**** RECORDS SHOWN ****

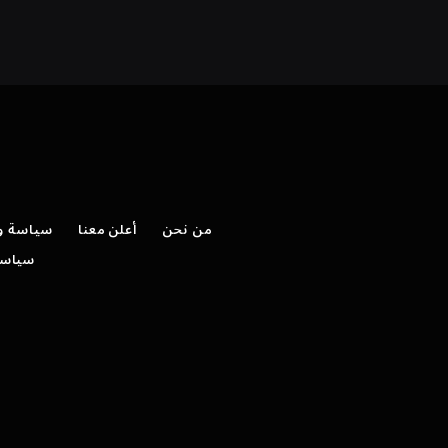
من نحن
أعلن معنا
سياسة وش
سياسة 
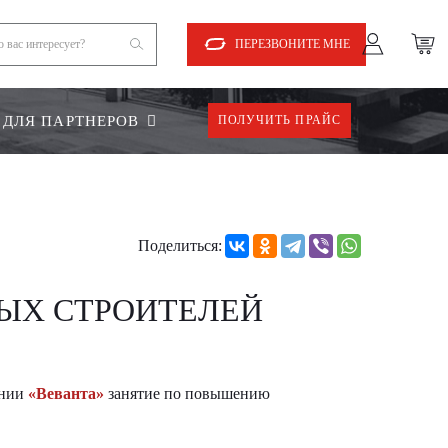
ПЕРЕЗВОНИТЕ МНЕ
ДЛЯ ПАРТНЕРОВ
ПОЛУЧИТЬ ПРАЙС
Поделиться:
ЫХ СТРОИТЕЛЕЙ
ании
«Веванта»
занятие по повышению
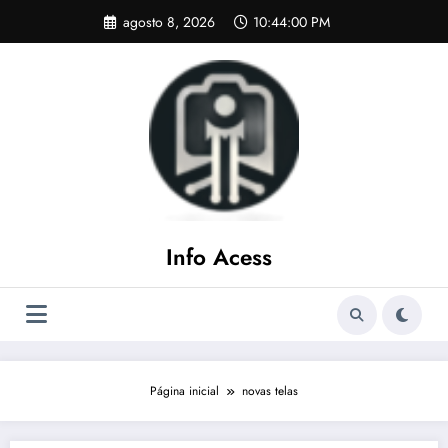
Pular
agosto 8, 2026
10:44:01 PM
para
o
conteúdo
Info Acess
Página inicial
novas telas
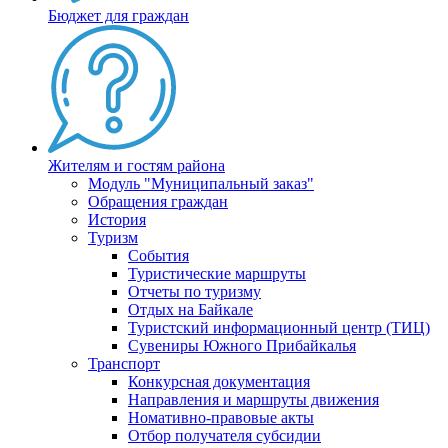
Бюджет для граждан
Жителям и гостям района
Модуль "Муниципальный заказ"
Обращения граждан
История
Туризм
События
Туристические маршруты
Отчеты по туризму
Отдых на Байкале
Туристский информационный центр (ТИЦ)
Сувениры Южного Прибайкалья
Транспорт
Конкурсная документация
Направления и маршруты движения
Номативно-правовые акты
Отбор получателя субсидии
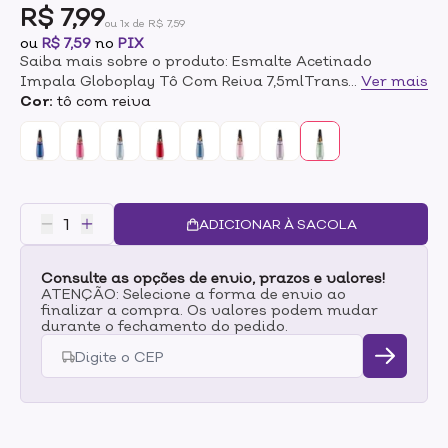
R$ 7,99
ou 1x de R$ 7,59
ou
R$ 7,59
no
PIX
Saiba mais sobre o produto: Esmalte Acetinado
Impala Globoplay Tô Com Reiva 7,5mlTransforme
...
Ver mais
suas unhas em uma tela cheia de vida com as oito
Cor:
tô com reiva
cores exclusivas da coleção Impala Globoplay.
Inspirada nos momentos mais inesquecíveis das
novelas da Globo, essa linha é um convite para você
brilhar e se expressar com intensidade. Do drama ao
humor, cada esmalte oferece um acabamento
acetinado e sofisticado, refletindo as últimas
ADICIONAR À SACOLA
tendências da moda e garantindo que suas mãos
estejam sempre em destaque. E o melhor? Tudo isso
Consulte as opções de envio, prazos e valores!
com a qualidade e o cuidado que só a Impala pode
ATENÇÃO: Selecione a forma de envio ao
oferecer, para que você arrase sem preocupações.
finalizar a compra. Os valores podem mudar
durante o fechamento do pedido.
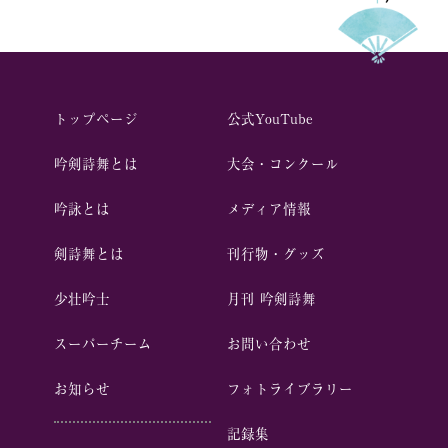
トップページ
公式YouTube
吟剣詩舞とは
⼤会・コンクール
吟詠とは
メディア情報
剣詩舞とは
刊行物・グッズ
少壮吟⼠
⽉刊 吟剣詩舞
スーパーチーム
お問い合わせ
お知らせ
フォトライブラリー
記録集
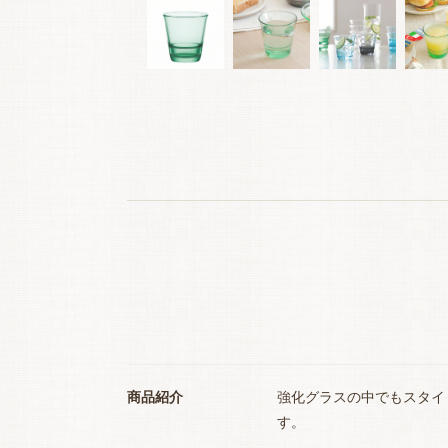
商品紹介
強化グラスの中でもスタイ
す。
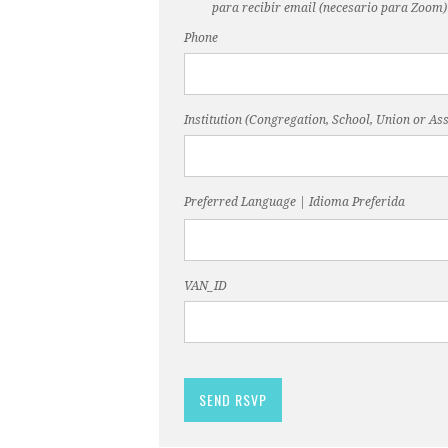
para recibir email (necesario para Zoom)
Phone
Institution (Congregation, School, Union or Ass
Preferred Language | Idioma Preferida
VAN_ID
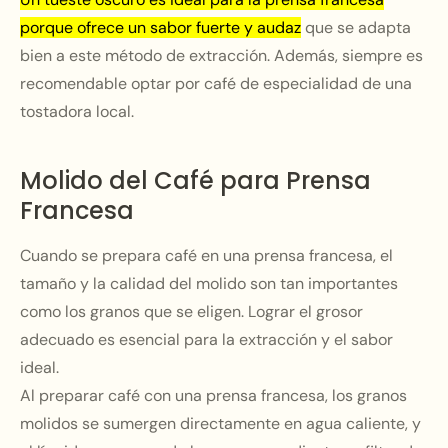
porque ofrece un sabor fuerte y audaz
que se adapta
bien a este método de extracción. Además, siempre es
recomendable optar por café de especialidad de una
tostadora local.
Molido del Café para Prensa
Francesa
Cuando se prepara café en una prensa francesa, el
tamaño y la calidad del molido son tan importantes
como los granos que se eligen. Lograr el grosor
adecuado es esencial para la extracción y el sabor
ideal.
Al preparar café con una prensa francesa, los granos
molidos se sumergen directamente en agua caliente, y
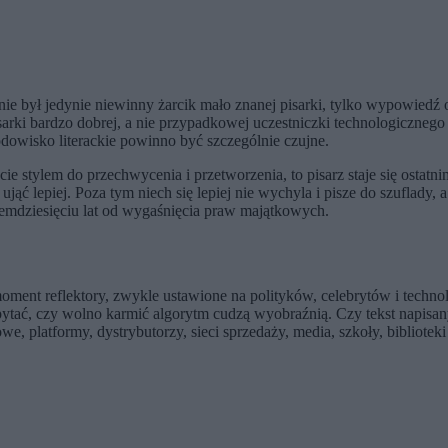
ie był jedynie niewinny żarcik mało znanej pisarki, tylko wypowiedź o
isarki bardzo dobrej, a nie przypadkowej uczestniczki technologicznego
odowisko literackie powinno być szczególnie czujne.
cie stylem do przechwycenia i przetworzenia, to pisarz staje się osta
jąć lepiej. Poza tym niech się lepiej nie wychyla i pisze do szuflady, a
demdziesięciu lat od wygaśnięcia praw majątkowych.
oment reflektory, zwykle ustawione na polityków, celebrytów i technol
zęli pytać, czy wolno karmić algorytm cudzą wyobraźnią. Czy tekst napi
e, platformy, dystrybutorzy, sieci sprzedaży, media, szkoły, bibliotek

****

• **ABOUT THIS EXERCISE**:
Print exactly the lines above from the one with "humor, cada esmalte oferece um acabamento" to the one with "com a qualidade", including both.

• **RESULT FOR THIS EXERCISE**:
humor, cada esmalte oferece um acabamento
acetinado e sofisticado, refletindo as últimas
ADICIONAR À SACOLA
tendências da moda e garantindo que suas mãos
estejam sempre em destaque. E o melhor? Tudo isso
Consulte as opções de envio, prazos e valores!
com a qualidade e o cuidado que só a Impala pode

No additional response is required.